WHAT TO PRODUCE | Read the entries below and pull out each line with the string "сбора".

[Items listed in a dataset]

__________________________________________________

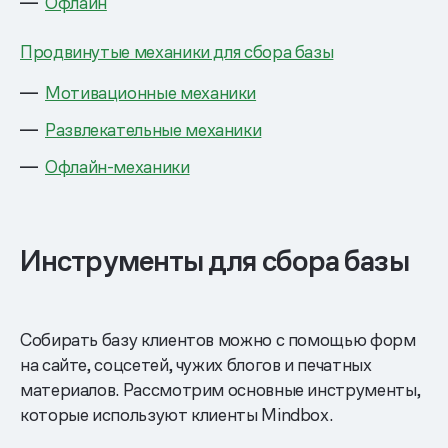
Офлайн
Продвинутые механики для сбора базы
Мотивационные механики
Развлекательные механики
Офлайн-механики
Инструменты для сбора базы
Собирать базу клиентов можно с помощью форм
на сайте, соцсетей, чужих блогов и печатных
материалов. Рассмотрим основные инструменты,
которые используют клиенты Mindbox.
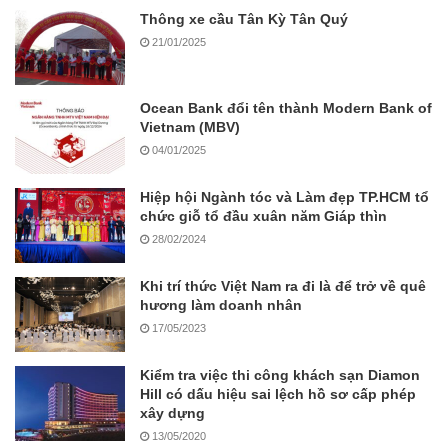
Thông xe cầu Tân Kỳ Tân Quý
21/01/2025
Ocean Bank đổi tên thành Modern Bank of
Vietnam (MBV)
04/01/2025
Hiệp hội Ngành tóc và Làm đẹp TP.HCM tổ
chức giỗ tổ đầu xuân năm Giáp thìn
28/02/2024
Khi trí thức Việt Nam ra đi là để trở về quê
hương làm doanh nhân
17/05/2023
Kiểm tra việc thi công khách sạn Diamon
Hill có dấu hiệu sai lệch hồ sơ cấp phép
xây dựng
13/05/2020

__________________________________________________

SOLUTION BELOW |
Продвинутые механики для сбора базы
Инструменты для сбора базы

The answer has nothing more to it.